TTC says goodbye to its old red streetcars 4 decades after they first rattled through Toronto
Last of the transit agency's Canadian Light Rail Vehicle (CLRV) streetcar fleet to be retired Sunday
It's out with the old, and in with the new for the TTC.
The transit commission officially retires the last of its Canadian Light Rail Vehicle (CLRV) streetcar fleet Sunday, 42 years to the day after the first ones arrived on TTC property.
The streetcars will make their final runs on Queen Street between Roncesvalles and Greenwood avenues starting at 10 a.m. And the TTC is offering free rides on that final day to nostalgic transit fans.

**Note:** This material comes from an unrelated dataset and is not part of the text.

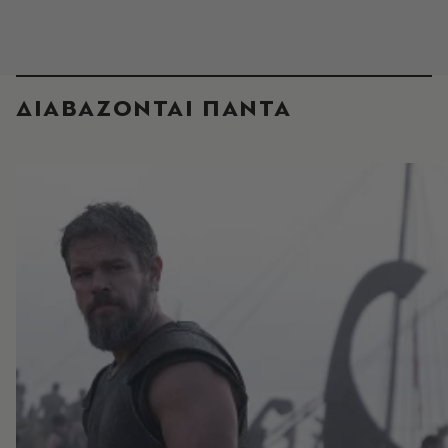
ΔΙΑΒΑΖΟΝΤΑΙ ΠΑΝΤΑ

The very last trip, which goes Sunday afternoon, will be ridden by 20 contest winners and their guests.
And behind the controls on that final run will be one of the old CLRVs' biggest fans: Operator Brenda Michaud.
"It's bittersweet," she told CBC Toronto. "It being the last is kind of scary, but... it's exciting to have a new streetcar too."

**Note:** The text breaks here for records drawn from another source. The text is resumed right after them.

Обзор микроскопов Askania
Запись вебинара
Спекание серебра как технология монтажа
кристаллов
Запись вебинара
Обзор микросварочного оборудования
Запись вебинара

Michaud began driving streetcars 23 years ago. Now, she's at the controls of the TTC's new, longer state-of-the-art streetcars, both as a driver and an instructor.

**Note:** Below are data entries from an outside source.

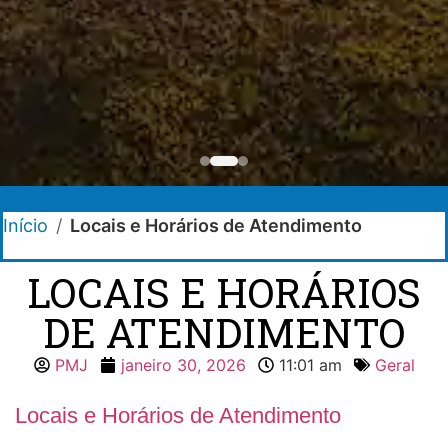
Início
/
Locais e Horários de Atendimento
LOCAIS E HORÁRIOS
DE ATENDIMENTO
PMJ
janeiro 30, 2026
11:01 am
Geral
Locais e Horários de Atendimento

Of making the switch to the new cars with their enclosed cabs, Michaud said: "It takes away that personal, hands-on kind of feeling... But I will still make an effort, if somebody really wants to have a conversation."
The original order, back in 1977, saw the TTC buy 196 CLRVs. They were supplemented in the late 1980s, by 52 articulated streetcars — the last of which was retired in September.
After Sunday's last ride, the entire TTC surface fleet will be made up of the new accessible, low-floor streetcars, which have been steadily growing in numbers for about five years, Michaud says.
But although they'll be gone, the old CLRVs won't necessarily be forgotten: A few have been saved and will be added to the collections of transit museums around Canada and the US, according to a TTC statement.
That's good news to transit historian James Bow.
"When you see these street cars — they've been here for 40 years — you realize how important they are," says Bow, who's editor of Transit Toronto, a fan-run website dedicated to the history of public transit in the GTA.
"You realize a part of the city is passing."